**THE PROBLEM:** All lines from the one containing "Benutzername: (783, 557)" to the end of the data below are to be returned exactly, both ends included, with nothing added.

[Items listed in a dataset]
________________

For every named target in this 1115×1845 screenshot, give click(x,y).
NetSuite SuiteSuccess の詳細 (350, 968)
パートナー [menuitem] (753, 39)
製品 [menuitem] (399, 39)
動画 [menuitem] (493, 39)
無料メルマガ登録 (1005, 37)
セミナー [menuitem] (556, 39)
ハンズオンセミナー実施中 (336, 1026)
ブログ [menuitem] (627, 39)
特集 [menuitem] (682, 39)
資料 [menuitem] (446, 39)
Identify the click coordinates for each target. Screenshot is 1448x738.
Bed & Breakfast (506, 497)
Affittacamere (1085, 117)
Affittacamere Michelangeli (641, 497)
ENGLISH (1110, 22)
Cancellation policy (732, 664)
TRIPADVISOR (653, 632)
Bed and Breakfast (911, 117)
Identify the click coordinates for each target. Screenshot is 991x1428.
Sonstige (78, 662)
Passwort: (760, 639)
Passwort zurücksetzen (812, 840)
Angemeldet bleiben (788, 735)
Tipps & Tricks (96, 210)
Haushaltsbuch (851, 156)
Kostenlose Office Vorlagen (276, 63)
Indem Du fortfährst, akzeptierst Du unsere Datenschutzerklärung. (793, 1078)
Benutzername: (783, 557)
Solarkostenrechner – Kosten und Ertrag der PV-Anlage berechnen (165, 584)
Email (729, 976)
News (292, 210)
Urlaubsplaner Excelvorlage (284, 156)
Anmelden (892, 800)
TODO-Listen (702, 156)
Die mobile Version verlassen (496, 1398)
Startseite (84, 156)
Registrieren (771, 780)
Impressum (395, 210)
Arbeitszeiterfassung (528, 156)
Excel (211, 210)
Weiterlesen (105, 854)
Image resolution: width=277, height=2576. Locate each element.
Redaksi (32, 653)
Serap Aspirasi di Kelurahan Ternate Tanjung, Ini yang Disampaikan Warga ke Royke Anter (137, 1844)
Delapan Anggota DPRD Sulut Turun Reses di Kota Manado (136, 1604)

________________

**RESPONSE BELOW:**
Benutzername: (783, 557)
Solarkostenrechner – Kosten und Ertrag der PV-Anlage berechnen (165, 584)
Email (729, 976)
News (292, 210)
Urlaubsplaner Excelvorlage (284, 156)
Anmelden (892, 800)
TODO-Listen (702, 156)
Die mobile Version verlassen (496, 1398)
Startseite (84, 156)
Registrieren (771, 780)
Impressum (395, 210)
Arbeitszeiterfassung (528, 156)
Excel (211, 210)
Weiterlesen (105, 854)
Image resolution: width=277, height=2576. Locate each element.
Redaksi (32, 653)
Serap Aspirasi di Kelurahan Ternate Tanjung, Ini yang Disampaikan Warga ke Royke Anter (137, 1844)
Delapan Anggota DPRD Sulut Turun Reses di Kota Manado (136, 1604)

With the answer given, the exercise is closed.